Norelle (formally Lolah Brown) is a singer-songwriter from Cleveland, Ohio. She has 10 years of experience in the music business by way of a background vocalist for singers such as John Legend, Rihanna, and Nicki Minaj. Her extensive resume in the business has now led her to the pursuit of her own solo career under a new moniker. She spoke about her humble beginnings, early experiences in the business, and more.
When did you realize you could sing?
My earliest recollection of me knowing that I had an actual gift was when I was 5 years old. I was in preschool, in Cleveland, Ohio, singing “Smooth Operator” by Sade. The average child wasn’t listening to Sade, but due to my mom playing it all the time, that was the first thing that I connected to. Since then, singing has become this innate gift that I have. I never had any professional training, I didn’t sing in the church, and my parents weren’t musicians. All I knew is that I caught onto music quickly, and was able to recognize melodies at an early age.

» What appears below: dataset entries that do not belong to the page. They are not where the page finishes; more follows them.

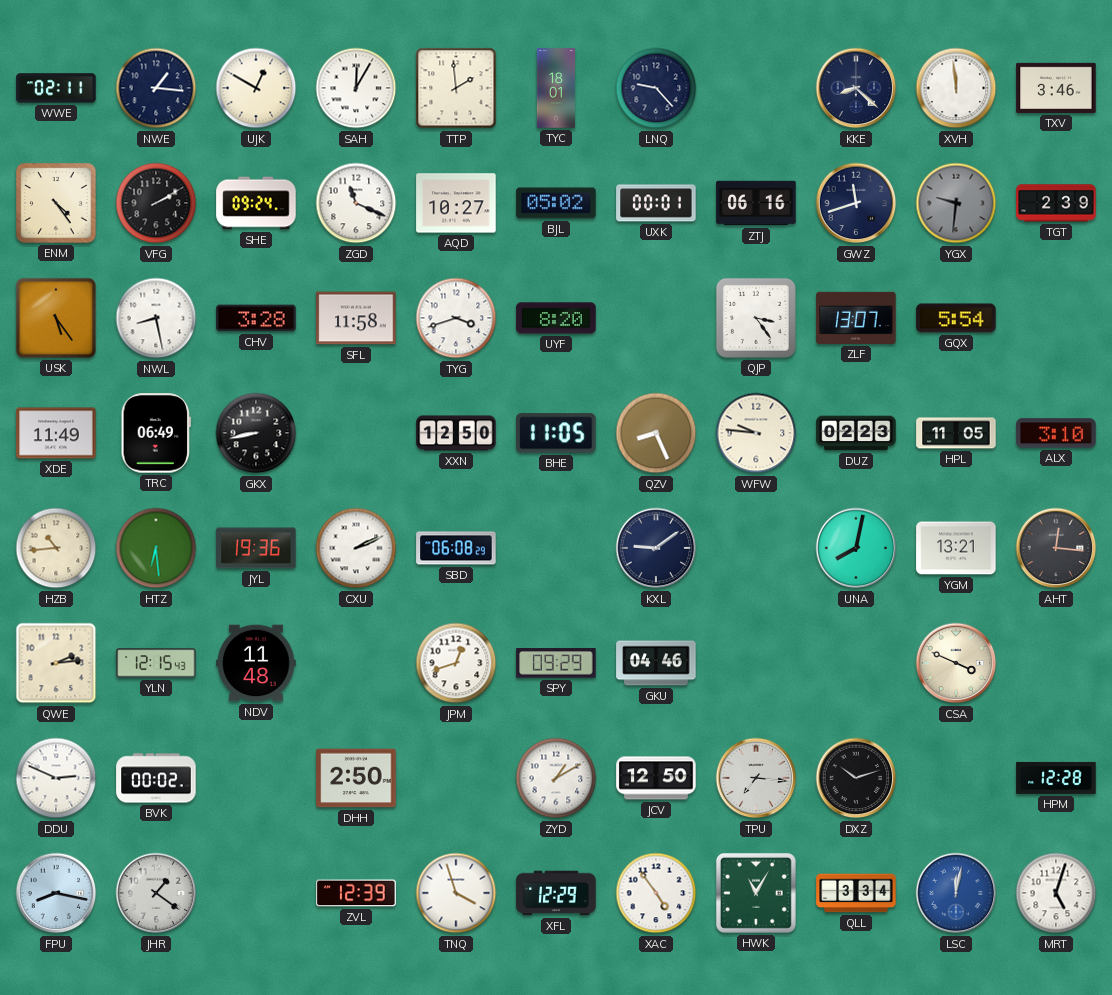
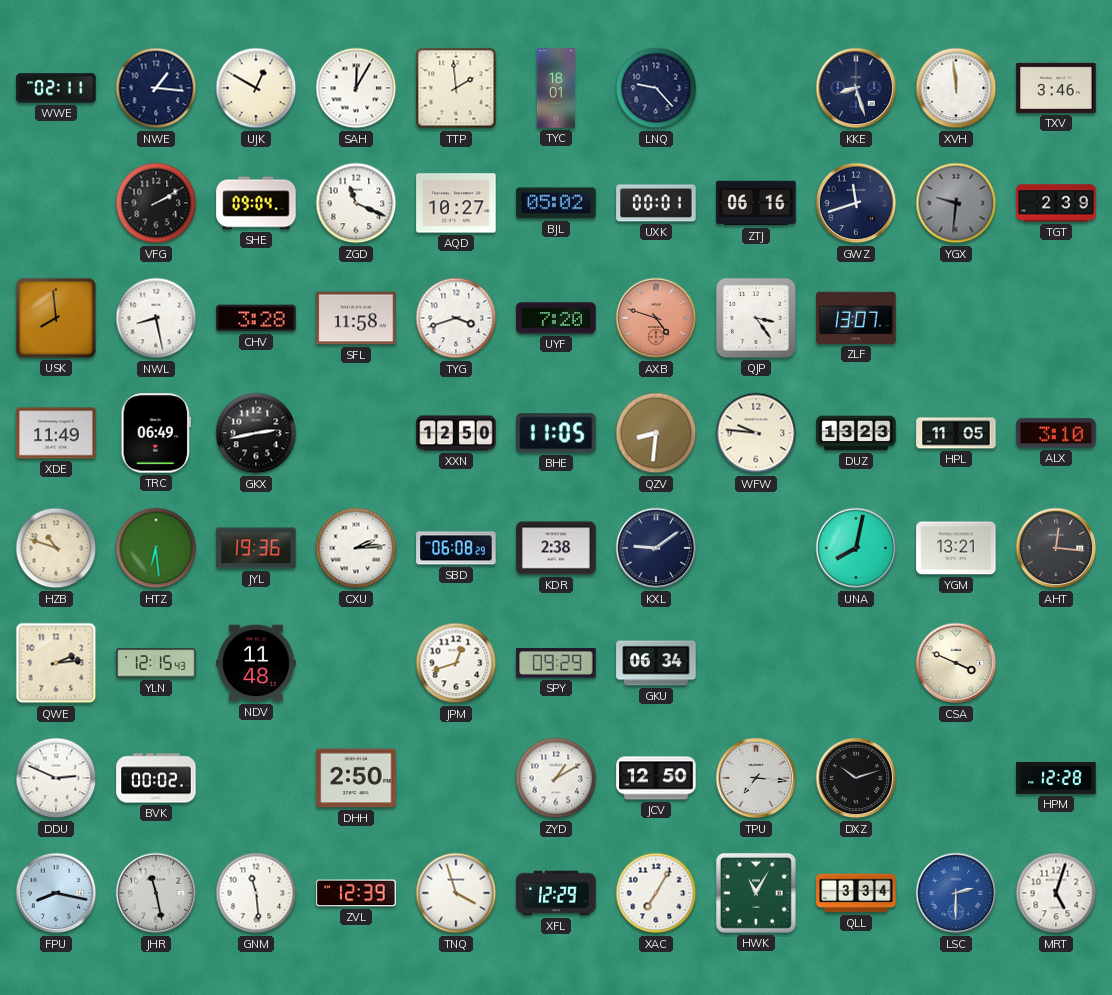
KKE: 8:22 -> 8:27
ENM: 4:24 -> none
SHE: 09:24 -> 09:04
USK: 5:24 -> 7:59
UYF: 8:20 -> 7:20
AXB: none -> 4:48
GQX: 5:54 -> none
GKX: 8:43 -> 2:43
QZV: 8:26 -> 8:31
DUZ: 02:23 -> 13:23
HZB: 10:44 -> 10:48
CXU: 2:11 -> 2:14
KDR: none -> 2:38
GKU: 04:46 -> 06:34
JHR: 1:21 -> 11:28
GNM: none -> 11:29
XAC: 4:54 -> 7:05
LSC: 12:02 -> 2:30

When I was a teenager, I started to go to church, even though I wasn’t singing in church. Through the church, I started meeting with more musicians and cultivating myself as a singer in the city of Cleveland.
What was that moment like when you started to connect with your gift?
I don’t feel like I’ve been truly in alignment with my gift until now. Early on, I was winging my gift and going with the flow of things. I knew that I loved singing and that’s as far as it went. I never thought that I could really be a star. These opportunities that I now have presented themselves at the right moment. Now that I have a better understanding of who I am as a person and creative, I know where I want to go and the things that I want to do. I’ve experienced enough of what I don’t want to know the things that I want.
How did you receive the opportunity to start singing for superstars such as John Legend and Rihanna?
Before I got my big break, I started off singing with Conya Doss. Through Conya, I met Tarsha McMillan (Anthony Hamilton’s ex-wife) and started singing with her, as well. These two artists helped develop me as a background vocalist, and they are the two individuals that I started off with prior to my start as a professional singer in 2008.
My path to John Legend was all divine order. I got to John Legend through a series of musicians which happen to be James Dorsey, Young World, and Eugene Roberts. Eugene was the music director for John Legend, and through him, I found out that John was having auditions for background vocalists in 2008. I was living in Cleveland, Ohio at the time, and I found out that Conya was driving to New York the same weekend that auditions were taking place. When I got to the audition, I didn’t even know what to expect because I’d never been to an audition before. I was so scared, and shy, but I closed my eyes and told the Lord that if it’s meant for me to be a background vocalist, then it will come to fruition. That John Legend audition was the start of everything for me.
Background singers are the foundation of the studio and live performances. What are some things that you do to keep yourself at your best vocally?
Diet plays a huge part. I love cheese, but I try to stay away from dairy, and alcohol. Rest is probably the most important aspect of them all though. I started working with Rob Stevenson who is Rhianna’s vocal coach. He also has worked with Justin Timberlake, Monica, and The Dave Matthews Band. He has an app out that we use to practice vocal warm-ups to strengthen our voice. These exercises help clear out the mucus that’s in your chords, so you can be clear and ready to go.
How essential is it to have a great management team behind you as an artist? I know you recently just signed with W Entertainment.
Having a solid management team behind me is pivotal in this business. I would be in the same position that I was in a couple of months ago had I not signed with W Entertainment. I have the relationships on my end when it comes to the music and they meet me halfway with the business relationships. It’s important to have people around me that will help carry the vision because I can’t do everything alone. W Entertainment has helped me in this aspect and I’m excited to be moving forward with them.
Talk to me about the experience of becoming a solo artist under a new moniker?
I’m petrified. Not because of my audience or my fans, but I think as humans, change is a scary thing. Letting go of anything that we’ve become accustomed to is hard, but I know that this is necessary for me as a person.
For me, Lolah Brown worked for a time, but being that I’m growing and evolving as a woman and singer, it was time to end that era of myself. I even looked up the name Lolah and it means, “woman of sorrow.” That’s not anything that I want to be connected to, so I knew I had to drop that energy. I’m now going by my middle name which is “Norelle.” Norelle means, “woman of light.” In terms of my upcoming project, I’m working with a ton of people from back home. On my first single, I’m going to be talking about letting go of old things and following my passion. This is a fresh start for me, and I’m excited about the life lessons that I’m learning through this process.